• TRY IT: Copy out each line of the data that includes the string "kadar".

────────────────────

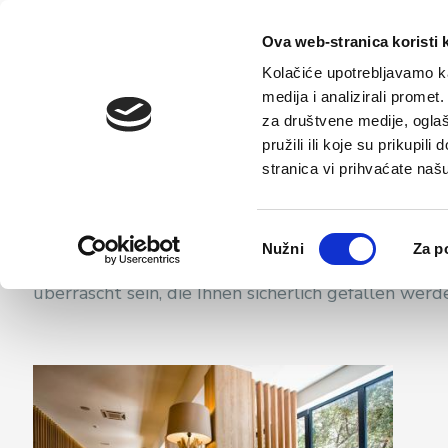
Starts
Ova web-stranica koristi 
Kolačiće upotrebljavamo ka
medija i analizirali promet
za društvene medije, oglaš
pružili ili koje su prikupil
Hotelunterkunft
stranica vi prihvaćate naš
Odabir
Dieses charmante Hotel wird Sie auf den ersten B
Nužni
Za p
pristanka
fabelhafter Blick auf das Meer und die unberührt
überrascht sein, die Ihnen sicherlich gefallen werd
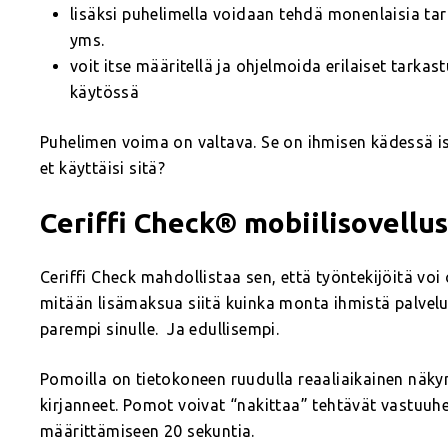
lisäksi puhelimella voidaan tehdä monenlaisia tar
yms.
voit itse määritellä ja ohjelmoida erilaiset tarka
käytössä
Puhelimen voima on valtava. Se on ihmisen kädessä is
et käyttäisi sitä?
Ceriffi Check® mobiilisovellus
Ceriffi Check mahdollistaa sen, että työntekijöitä voi 
mitään lisämaksua siitä kuinka monta ihmistä palvelu
parempi sinulle. Ja edullisempi.
Pomoilla on tietokoneen ruudulla reaaliaikainen näk
kirjanneet. Pomot voivat “nakittaa” tehtävät vastuuh
määrittämiseen 20 sekuntia.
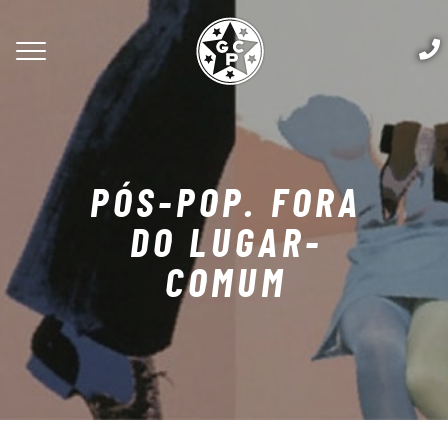
PÓS-POP. FORA
DO LUGAR-
COMUM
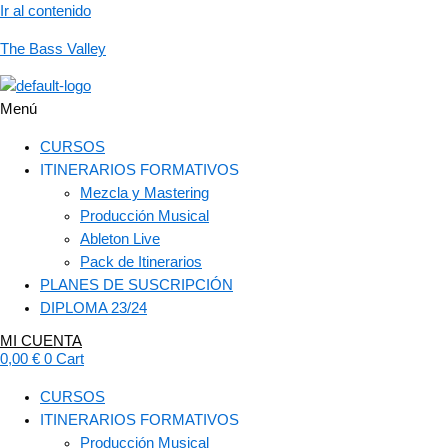
Ir al contenido
The Bass Valley
Menú
CURSOS
ITINERARIOS FORMATIVOS
Mezcla y Mastering
Producción Musical
Ableton Live
Pack de Itinerarios
PLANES DE SUSCRIPCIÓN
DIPLOMA 23/24
MI CUENTA
0,00
€
0
Cart
CURSOS
ITINERARIOS FORMATIVOS
Producción Musical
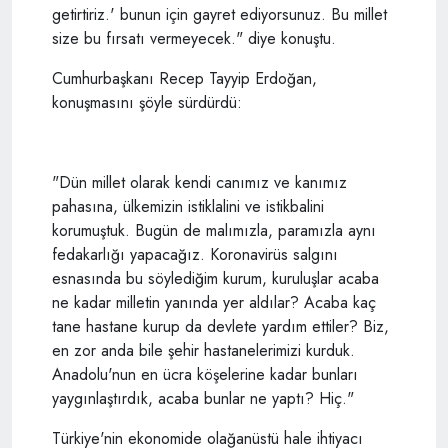
getirtiriz.' bunun için gayret ediyorsunuz. Bu millet
size bu fırsatı vermeyecek." diye konuştu.
Cumhurbaşkanı Recep Tayyip Erdoğan,
konuşmasını şöyle sürdürdü:
"Dün millet olarak kendi canımız ve kanımız
pahasına, ülkemizin istiklalini ve istikbalini
korumuştuk. Bugün de malımızla, paramızla aynı
fedakarlığı yapacağız. Koronavirüs salgını
esnasında bu söylediğim kurum, kuruluşlar acaba
ne kadar milletin yanında yer aldılar? Acaba kaç
tane hastane kurup da devlete yardım ettiler? Biz,
en zor anda bile şehir hastanelerimizi kurduk.
Anadolu'nun en ücra köşelerine kadar bunları
yaygınlaştırdık, acaba bunlar ne yaptı? Hiç."
Türkiye'nin ekonomide olağanüstü hale ihtiyacı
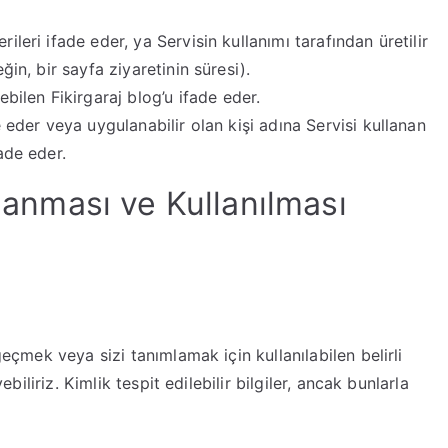
ileri ifade eder, ya Servisin kullanımı tarafından üretilir
ğin, bir sayfa ziyaretinin süresi).
ebilen Fikirgaraj blog’u ifade eder.
de eder veya uygulanabilir olan kişi adına Servisi kullanan
ade eder.
planması ve Kullanılması
geçmek veya sizi tanımlamak için kullanılabilen belirli
ebiliriz. Kimlik tespit edilebilir bilgiler, ancak bunlarla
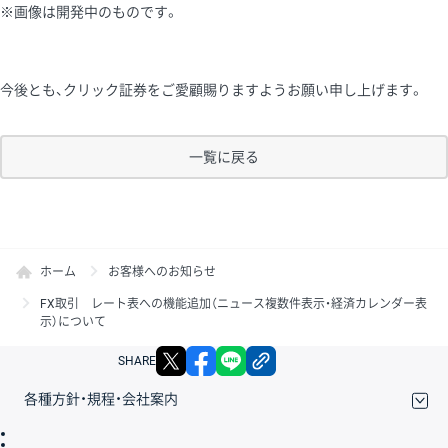
※画像は開発中のものです。
今後とも、クリック証券をご愛顧賜りますようお願い申し上げます。
一覧に戻る
ホーム
お客様へのお知らせ
FX取引 レート表への機能追加（ニュース複数件表示・経済カレンダー表
示）について
X
facebook
LINE
リンクをコピー
SHARE
各種方針・規程・会社案内
取引規程・約款
サイトマップ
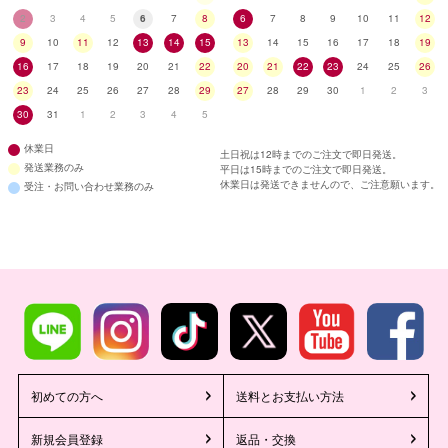
2
3
4
5
6
7
8
6
7
8
9
10
11
12
9
10
11
12
13
14
15
13
14
15
16
17
18
19
16
17
18
19
20
21
22
20
21
22
23
24
25
26
23
24
25
26
27
28
29
27
28
29
30
1
2
3
30
31
1
2
3
4
5
休業日
土日祝は12時までのご注文で即日発送。
発送業務のみ
平日は15時までのご注文で即日発送。
休業日は発送できませんので、ご注意願います。
受注・お問い合わせ業務のみ
初めての方へ
送料とお支払い方法
新規会員登録
返品・交換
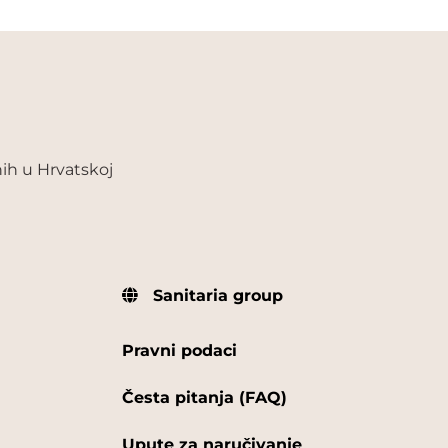
ih u Hrvatskoj
Sanitaria group
Pravni podaci
Česta pitanja (FAQ)
Upute za naručivanje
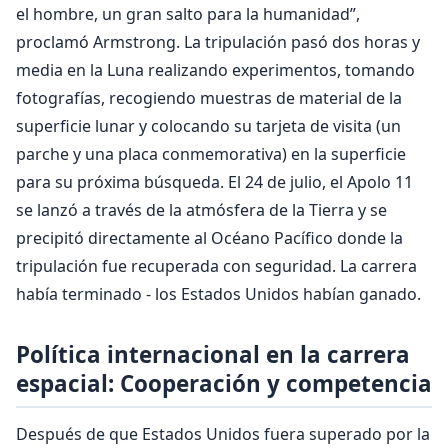
el hombre, un gran salto para la humanidad”,
proclamó Armstrong. La tripulación pasó dos horas y
media en la Luna realizando experimentos, tomando
fotografías, recogiendo muestras de material de la
superficie lunar y colocando su tarjeta de visita (un
parche y una placa conmemorativa) en la superficie
para su próxima búsqueda. El 24 de julio, el Apolo 11
se lanzó a través de la atmósfera de la Tierra y se
precipitó directamente al Océano Pacífico donde la
tripulación fue recuperada con seguridad. La carrera
había terminado - los Estados Unidos habían ganado.
Política internacional en la carrera
espacial: Cooperación y competencia
Después de que Estados Unidos fuera superado por la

────────────────────

• ANSWER SPACE:
ne kadar milletin yanında yer aldılar? Acaba kaç
Anadolu'nun en ücra köşelerine kadar bunları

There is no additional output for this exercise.